There was a time in the late 1970s when Lake Elmo briefly entertained what some viewed as the audacious idea of opening itself up to suburban-style development.
Much like its neighbor to the south, Woodbury, it appeared poised for major growth, with plenty of developable land and proximity to major highways and jobs.
Instead, Lake Elmo decided to go in another direction, working relentlessly to buffer itself from encroaching suburban sprawl.
Nearly 40 years later, as it faces renewed pressure from the Metropolitan Council, the city is trying to change its image as a bastion of anti-development sentiment.
“I think we have a council that’s much more free market based. Five business people on the council,” said Dean Zuleger, the city’s administrator. “This council is much more collaborative with our external partners than confrontational.”
Zuleger said the city must strike a delicate balance between meeting the Met Council’s future growth requirements — which have been a point of dispute between the two entities — and preserving its rural identity.
The paths taken by Lake Elmo and Woodbury reflect divergent priorities about the pace and shape of development.
Woodbury has “had a steady philosophy on growth,” dating back to its founding families, the Bielenbergs, Jensens, McHarries and Wolrestorffs, said Dwight Picha, a 37-year veteran of city politics.
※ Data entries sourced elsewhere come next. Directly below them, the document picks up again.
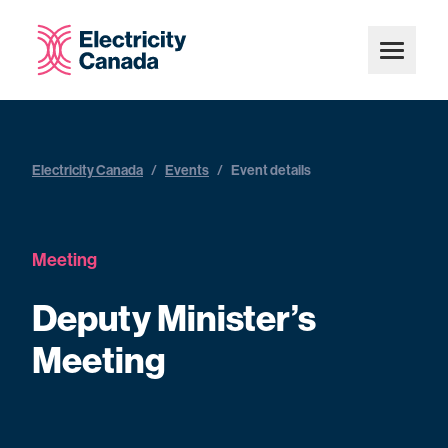
Electricity Canada
/
Events
/
Event details
Meeting
Deputy Minister’s
Meeting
“The city developed its first comprehensive plan in the late ’70s and kind of laid out a 30- to 40-year time period on how the city was envisioned to develop,” said Picha, the city’s community development director. “From what I’ve heard from people, leaders could see that Woodbury was starting to change and there needed to be more government influence on what was occurring.”
Lake Elmo, once a popular resort area, was settled by farmers, lured by the rolling open space and political autonomy.
It was that desire to escape urban bustle that persuaded Marjorie Williams and her husband to move to Lake Elmo in 1972.
“There were those who felt Lake Elmo was ‘behind the times’ and needed to grow, but there were also many people who had lived other places as we had who valued the open space, the farms, and the slow charm of the city,” Williams, who later served on the town’s planning commission.
“It was those mostly ‘newcomers’ back in the 1970s and 1980s who fought to keep the grow as organic — that is, not from outside push, but a natural, slow growth. We met many who had been in Lake Elmo for at least one generation or two, who also believed as we did that ‘small town’ and ‘slow growth’ were not dirty words.”
She continued: “The people elected to council were all pro rural and won on the promise of slow growth. Over time, people who wanted Lake Elmo to grow learned to say they were ‘pro-rural’ to get elected, but that was not their agenda.”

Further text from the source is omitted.